6.1 Modeling repacking in a granular medium from a continuum
perspective
The loading curves for Hoyos et al. (2022), in some cases,
display sharp discontinuities. These discontinuities were termed “load
drops” by Hoyos et al. (2022) and were attributed to the
disruption or failure of force chains. Force chains - collections of
jammed particles prevented from freely rotating and translating
(Bergantz et al. , 2017, Philpotts et al. , 1998, Qin &
Suckale, 2020, Schleicher & Bergantz, 2017) - build up over the
duration of the experiment. The formation of force chains acts to jam
the granular medium and is a highly stochastic process, as illustrated
from the variable evolution of \(\Sigma\) for repeated experiments using
the same particle shape, size, and distribution. Hoyos et al.(2022) demonstrated that the buildup of force chains may be attributed
to the fact that the ability of particles to freely rotate is impinged
by the apparatus walls, with larger particles experiencing locking more
frequently.
The development of coupled modeling-experimental studies that validate
models for compaction is rare as of now but necessary.

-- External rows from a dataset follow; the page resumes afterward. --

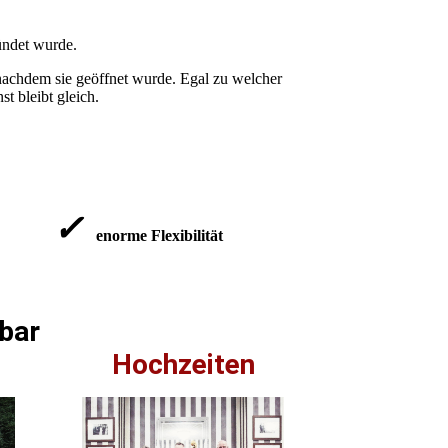
ründet wurde.
 nachdem sie geöffnet wurde. Egal zu welcher
st bleibt gleich.
✓
enorme Flexibilität
zbar
Hochzeiten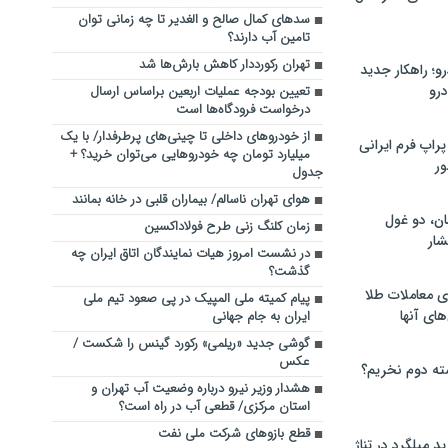
سدهای کمال صالح و الغدیر تا چه زمانی توان
تامین آب دارند؟
تهران رکورددار کاهش بارش‌ها شد
؛ راهکار جدید
رو
تعیین بودجه عملیات اربعین براساس ارسال
درخواست فرودگاه‌ها است
از خودروهای داخلی تا چینی‌های پرطرفدار/ با یک
راپ فرم ایرانی
میلیارد تومان چه خودروهایی می‌توان خرید؟ +
ور
جدول
هوای تهران ناسالم/ بیماران قلبی در خانه بمانند
ان، دو غول
زمان کلنگ زنی طرح فولاداکسین
ار
در نشست امروز هیات نمایندگان اتاق ایران چه
گذشت؟
ی معاملات طلا
پیام کمیته ملی المپیک در پی صعود تیم ملی
های آنها
ایران به جام جهانی
گوشی جدید «ریلمی» رکورد گینس را شکست /
عکس
ته دوم نخریم؟
هشدار وزیر نیرو درباره وضعیت آب تهران و
استان مرکزی/ قطعی آب در راه است؟
قطع بازوهای شرکت ملی نفت
 میلگرد در تناژ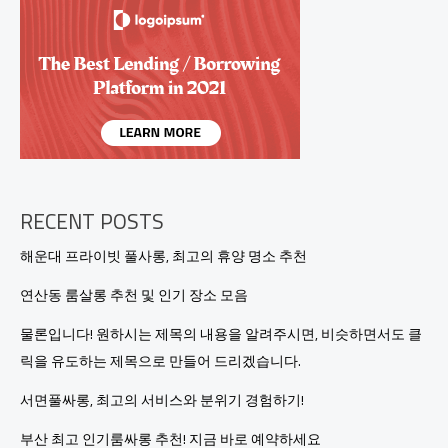
서
비
스
안
내
및
시
스
템
정
보
RECENT POSTS
해운대 프라이빗 풀사롱, 최고의 휴양 명소 추천
연산동 룸살롱 추천 및 인기 장소 모음
물론입니다! 원하시는 제목의 내용을 알려주시면, 비슷하면서도 클
릭을 유도하는 제목으로 만들어 드리겠습니다.
서면풀싸롱, 최고의 서비스와 분위기 경험하기!
부산 최고 인기룸싸롱 추천! 지금 바로 예약하세요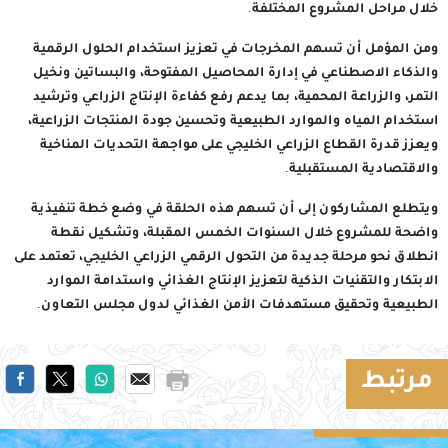
خلال مراحل المشروع المختلفة.
ومن المؤمل أن تسهم المخرجات في تعزيز استخدام الحلول الرقمية
والذكاء الاصطناعي في إدارة المحاصيل المفتوحة، والبساتين ونخيل
التمر، والزراعة المحمية، بما يدعم رفع كفاءة الإنتاج الزراعي وترشيد
استخدام المياه والموارد الطبيعية وتحسين جودة المنتجات الزراعية،
ويعزز قدرة القطاع الزراعي الخليجي على مواجهة التحديات المناخية
والاقتصادية المستقبلية.
ويتطلع المشاركون إلى أن تسهم هذه الحلقة في وضع خطة تنفيذية
واضحة للمشروع خلال السنوات الخمس المقبلة، وتشكيل نقطة
انطلاق نحو مرحلة جديدة من التحول الرقمي الزراعي الخليجي، تعتمد على
الابتكار والتقنيات الذكية لتعزيز الإنتاج الغذائي واستدامة الموارد
الطبيعية وتحقيق مستهدفات الأمن الغذائي لدول مجلس التعاون.
مرتبط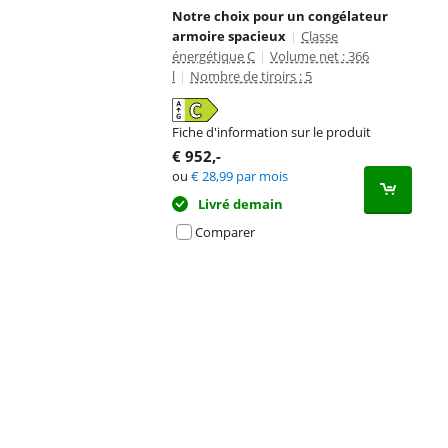
Notre choix pour un congélateur
armoire spacieux
|
Classe
énergétique C
|
Volume net : 366
l
|
Nombre de tiroirs : 5
Fiche d'information sur le produit
s'ouvre dans un nouvel onglet
€
952
,-
ou
€
28,99
par mois
Livré demain
Comparer
Advertentie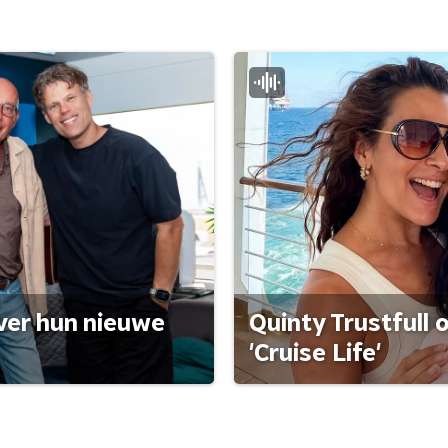
ver hun nieuwe
Quinty Trustfull 
'Cruise Life'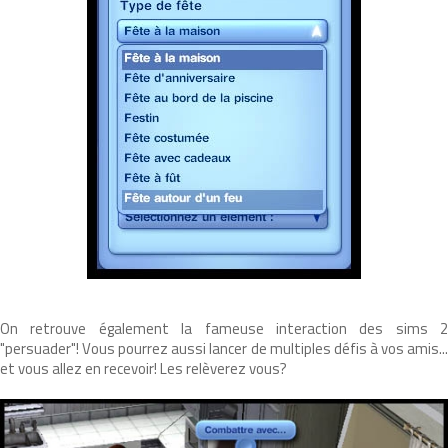
On retrouve également la fameuse interaction des sims 2
"persuader"! Vous pourrez aussi lancer de multiples défis à vos amis...
et vous allez en recevoir! Les relèverez vous?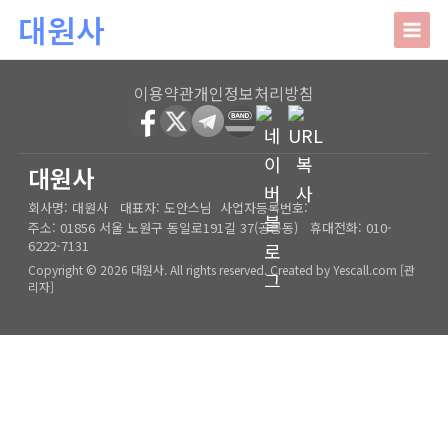
본문 바로가기
대원사
대원사
이용약관
개인정보처리방침
회사소개
HOME
│
관리자
대원사
회사명:
대원사
대표자:
도안스님
사업자등록번호:
인사말
주요업무
주소:
01856 서울 노원구 동일로191길 37(공릉동)
휴대전화:
010-
6222-7131
오시는길
상담안내
Copyright © 2026 대원사. All rights reserved.
Created by
Yescall.com
[
관
리자
]
사주/궁합/진로/시험운/승진운/사업운
상담사례
결혼택일/출산택일/각종택일
사주
포토갤러리
신생아작명/개명/상호
육임
온라인문의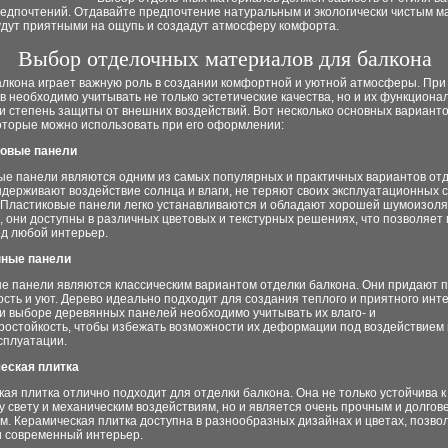
редпочтений. Отдавайте предпочтение натуральным и экологически чистым м
удут приятными на ощупь и создадут атмосферу комфорта.
Выбор отделочных материалов для балкона
алкона играет важную роль в создании комфортной и уютной атмосферы. При
 необходимо учитывать не только эстетические качества, но и их функционал
и степень защиты от внешних воздействий. Вот несколько основных варианто
которые можно использовать при его оформлении:
ковые панели
ые панели являются одним из самых популярных и практичных вариантов отд
держивают воздействие солнца и влаги, не теряют своих эксплуатационных с
 Пластиковые панели легко устанавливаются и обладают хорошей шумоизоля
, они доступны в различных цветовых и текстурных решениях, что позволяет
од любой интерьер.
нные панели
е панели являются классическим вариантом отделки балкона. Они придают
сть и уют. Дерево идеально подходит для создания теплого и приятного инт
и выборе деревянных панелей необходимо учитывать их влаго- и
ростойкость, чтобы избежать возможности их деформации под воздействием 
сплуатации.
ческая плитка
ая плитка отлично подходит для отделки балкона. Она не только устойчива к 
 свету и механическим воздействиям, но и является очень прочным и долго
. Керамическая плитка доступна в разнообразных дизайнах и цветах, позво
и современный интерьер.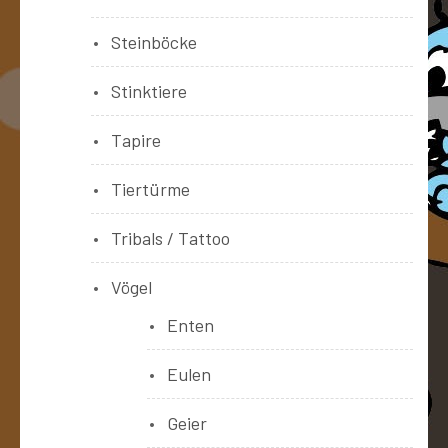
Steinböcke
Stinktiere
Tapire
Tiertürme
Tribals / Tattoo
Vögel
Enten
Eulen
Geier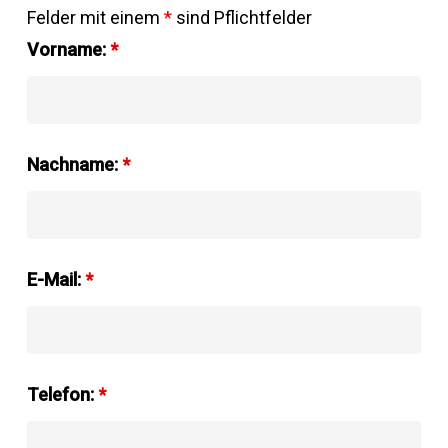
Felder mit einem
*
sind Pflichtfelder
Vorname:
*
Nachname:
*
E-Mail:
*
Telefon:
*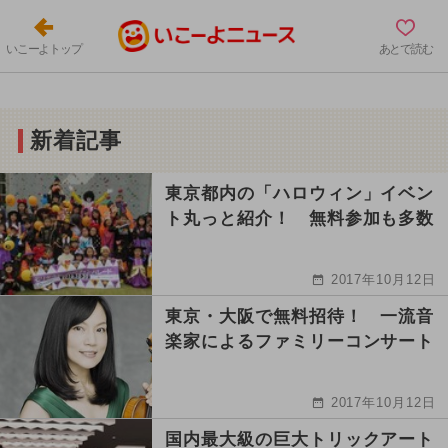
いこーよトップ
あとで読む
新着記事
東京都内の「ハロウィン」イベン
ト丸っと紹介！ 無料参加も多数
2017年10月12日
東京・大阪で無料招待！ 一流音
楽家によるファミリーコンサート
2017年10月12日
国内最大級の巨大トリックアート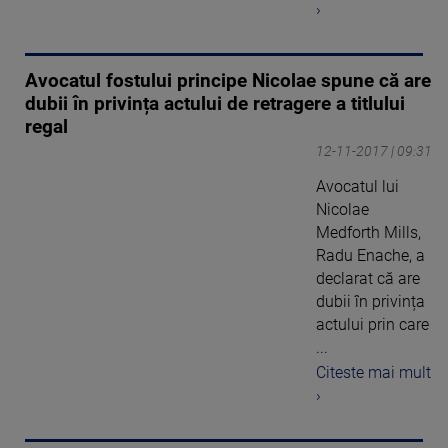
›
Avocatul fostului principe Nicolae spune că are
dubii în privința actului de retragere a titlului
regal
12-11-2017 | 09:31
Avocatul lui
Nicolae
Medforth Mills,
Radu Enache, a
declarat că are
dubii în privința
actului prin care
...
Citeste mai mult
›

The results of
the optimizations and the load curves of the experiments of Hoyoset al. (2022) and the porosity profiles of the olivine centrifuge
experiments are in good agreement (Fig. 5 , Fig. 6 , andFig. 9 ). It is an important result because compaction models
have been applied to model phase separation in magma reservoirs with
limited experimental validation. We find that across all particle types
tested by Hoyos et al. (2022) – both in the case of pure and mixture
endmembers – the model fits the data well, even for the experiments
with load curves that exhibit sharp discontinuities. The fact that the
continuum-scale model fits the data well and within reasonable bounds
for the inverted parameters is promising.